Steam Events
Posted: 12 April 2009
This work is licensed under a Creative Commons Germany license.
Notes
It’s a lot of fun to go out and shoot trains that you know will be there (especially if it’s steam), or just go somewhere and wait if you have a reasonable suspicion that some train will come. But what’s even more fun is hearing or seeing a steam engine you didn’t expect at all and racing to catch it in the nearest station. That happened friday.

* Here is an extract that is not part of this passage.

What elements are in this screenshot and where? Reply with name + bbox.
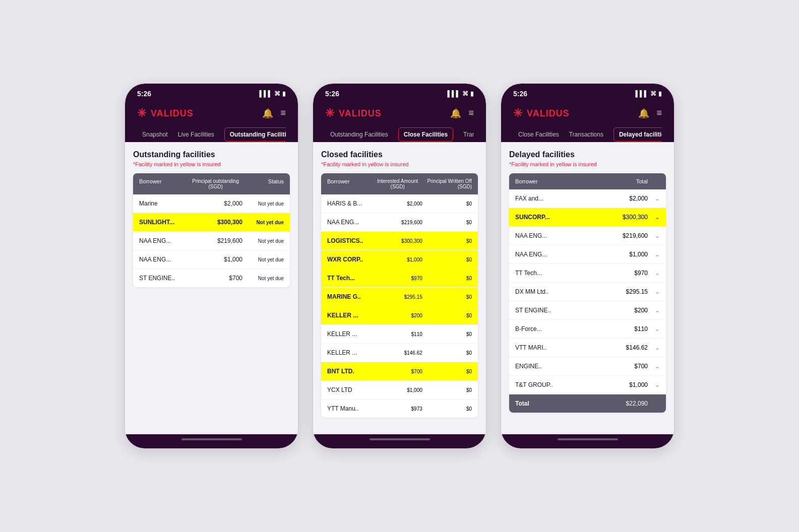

My mother told me about this train which she couldn’t identify, and suggested I’d go to Vienenburg, the next station in the train’s direction and see if I could catch it. Vienenburg has a rail museum and club and is a point where steam trains appear often (and often without anyone knowing about it in advance), so that was a reasonable guess. Reluctantly, due to the hot weather, I jumped into my car and went there and found - nothing at all.
Making my way back, however, I suddenly saw the train move out of the station, slowly and as a shunting movement. I couldn’t get any pictures, but I knew there was an industrial siding a little further down the line to Bad Harzburg, which this train had taken, so I hurried in that vague direction, trying to find a place from which I could take pictures. And I did!
202 264 is locomotive 17 of Wedler & Franz Lokomotivdienstleistungen (WFL), a smallish company that rents out locomotives, does construction site traffic and, here most interestingly, handles transfers of locomotives. It’s the classic type of the DR V100. It’s history is so complicated that I’m just going to link to it. Most of DR V100’s histories are, by the way.
I’m not done with Berlin yet by the way, I’ll post more tomorrow.